# New to Boers...have some questions



## RollingHillsBoers (Jan 31, 2010)

Hi all, We have shown wethers for a couple years, but this is out first year with a crop of babies. We will be showing in 4H as well as breed shows. We are trying to decide who gets banded, who gets disbudded, and which doelings to show and keep. I looked at the open show classes for the state fair from last year and it appears all goes by age, not color pattern. Is that generally the case? It was the first year our fair had an ABGA show....How about on selecting a buckling? How much weight should their color pattern play in deciding who we choose to show? The majority of the herd is correct in color but we did get a few paints in the kids. We also have a nice set of twin bucklings with nice head color, but a full red leg. Will that matter? How about for the does? Anyway...we have lots of questions and not many around here who show. Advice welcome!


----------



## nancy d (Oct 5, 2007)

For ABGA off the top of my head (ie subject to error) tail pgmentation 75%
Head & ears I think also 75% for Purebreds & Fullbloods.
Yes you are right,classes are broken into age groups. Color pattern in itself really isnt an issue as far as I know, as there are traditionals (white body) & non traditionals/paints.
I would choose a buckling with at least the minimum head & tail pigmentation. Some judges over look tail pig in the younger classes.
Then bring someone with good width depth & length and able to carry himself like he's put togther.


----------



## FarmGirl18 (Oct 5, 2007)

Nope having the extra color won't matter a bit in ABGA shows, a lot of people really love the color so it can be a plus for selling, won't make any difference in the show ring though.


----------



## RollingHillsBoers (Jan 31, 2010)

Thanks, a few more questions... how much do I worry about multi-teated doelings? I know Boer were specifically bred to be multi, but have heard negative aspects also. What do most judges prefer? 
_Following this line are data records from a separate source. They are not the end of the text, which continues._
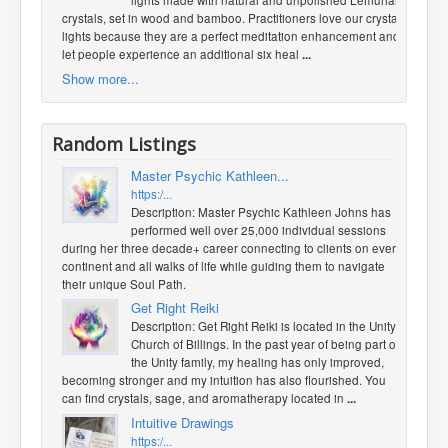
lights made with natural and unpolished Lemurian
crystals, set in wood and bamboo. Practitioners love our crystal
lights because they are a perfect meditation enhancement and
let people experience an additional six heal
...
Show more...
Random Listings
Master Psychic Kathleen...
https:/...
Description: Master Psychic Kathleen Johns has
performed well over 25,000 individual sessions
during her three decade+ career connecting to clients on every
continent and all walks of life while guiding them to navigate
their unique Soul Path.
Get Right Reiki
Description: Get Right Reiki is located in the Unity
Church of Billings. In the past year of being part of
the Unity family, my healing has only improved,
becoming stronger and my intuition has also flourished. You
can find crystals, sage, and aromatherapy located in
...
Intuitive Drawings
https:/...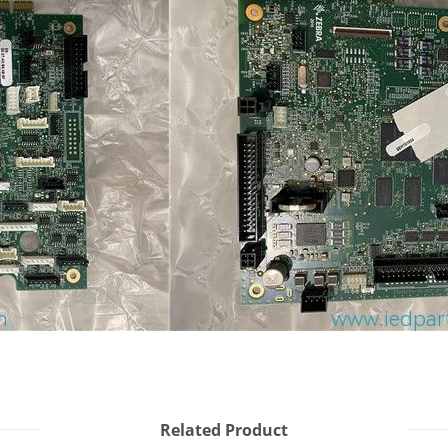
Related Product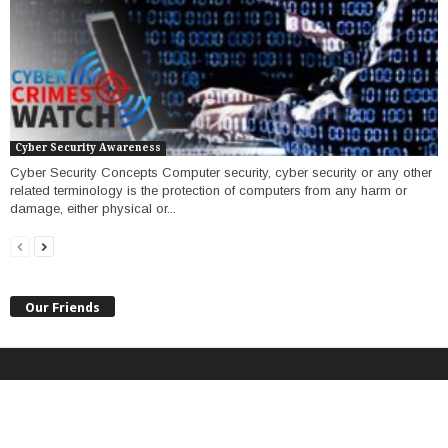
Cyber Security Awareness
Cyber Security Concepts Computer security, cyber security or any other
related terminology is the protection of computers from any harm or
damage, either physical or...
Our Friends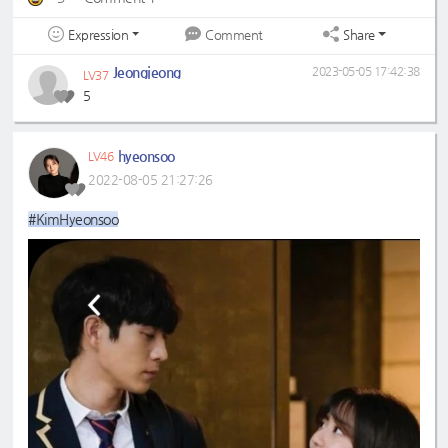
Expression
Share
Comment
Jeongjeong
2023-05-05 17:42:38
LV37
5
hyeonsoo
LV46
2022-08-05 21:27:26
#KimHyeonsoo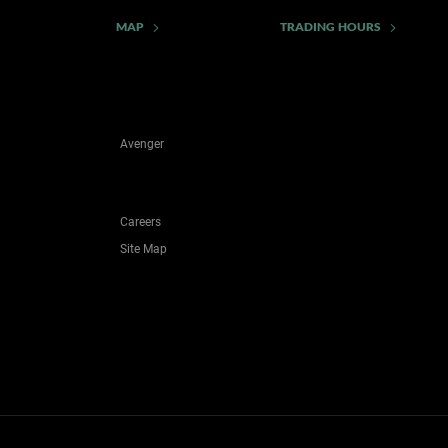
MAP
TRADING HOURS
Avenger
Careers
Site Map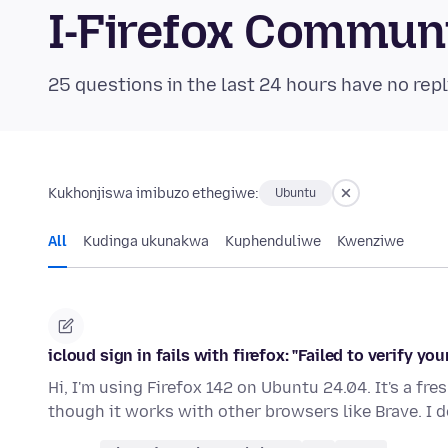
I-Firefox Commun
25 questions in the last 24 hours have no repl
Kukhonjiswa imibuzo ethegiwe:
Ubuntu
All
Kudinga ukunakwa
Kuphenduliwe
Kwenziwe
icloud sign in fails with firefox: "Failed to verify your
Hi, I'm using Firefox 142 on Ubuntu 24.04. It's a fre
though it works with other browsers like Brave. I 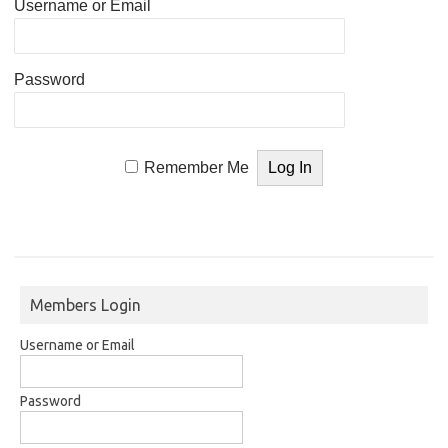
Username or Email
Password
Remember Me
Members Login
Username or Email
Password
One of the bucks we kept intact has a scrotal split that is 1/2 inch on the dot. Will it increase as he grows? Are we better off castrating him? 

Don't ya love newbie questions??


----------



## myfainters (Oct 30, 2009)

Look at structure... pretend the goat is white... no markings nothing special and ONLY look at structural correctness when keeping a buckling intact. You want a good, strong, well balanced animal. Nice color goes nowhere in a herd where there is nothing worth while under the pelt.  Color should always be the icing on the cake. Just my opinion. I don't know about multi teats... its a BIG no no in myotonics but I know that is usually because it signifies Boer influence.... so you'll have to get that info from the boer breeders. Scrotal Splits are not something I would want to add to my herd... so unless he is OUTSTANDING... without any other flaws. I would wether a buckling with a scrotal split.


----------



## nancy d (Oct 5, 2007)

Funny thing about judges is some over look amount of color on the head & some dont. I've had frosted ears place 2nd.
Yes you want structural soundness above all.
As for amount of teats ABGA accepts four well seperated teats. USBGA _prefers_ two & is not likely to take a second look at lack of head & ear pigmentation
on a fullblood or purebred.
Then again on the teats in USGBA I once had a 4 teater place Overall Gr.
Ive been to two judge rings where does are placed pretty evenly till it came time for 1st.


----------



## RollingHillsBoers (Jan 31, 2010)

We have have a small herd of 13 kids we are trying to choose our daughter's 4H projects from. We thought as long as we are showing 4H, why not try the Boer goat show the next day too. The kids have plenty of color on the heads and ears, I was afraid of too much color on some, but I understand that's not an issue. So now we are looking at the tail pigment...one of the best doelings only has about 50%. She's speckled. The others are fine, so we went on to teat scrutinizing...most of the fullbloods are 4 teaters. I think we'll try a couple and see what the judges say.

For the bucklings, we left the two best intact to get a better idea of how they grow. They are similar structurally, but the one has the scrotal split. I think we will wether him. Thanks for the advice!

Any more advice would be welcome!


----------



## nancy d (Oct 5, 2007)

From ABGA
hairless areas under tail should be at least 75% pigmented, 100 preferred
bucks; No more than 2" split

Have fun! When are your shows? Maybe your doeling tail will fill in by then.


----------



## GotmygoatMTJ (Apr 25, 2009)

Ive seen solid white does win....


----------



## RollingHillsBoers (Jan 31, 2010)

There will be a few non-sanctioned shows in June, but the "real" show with a licensed judge will be in July. So there's time for growing and changing.


----------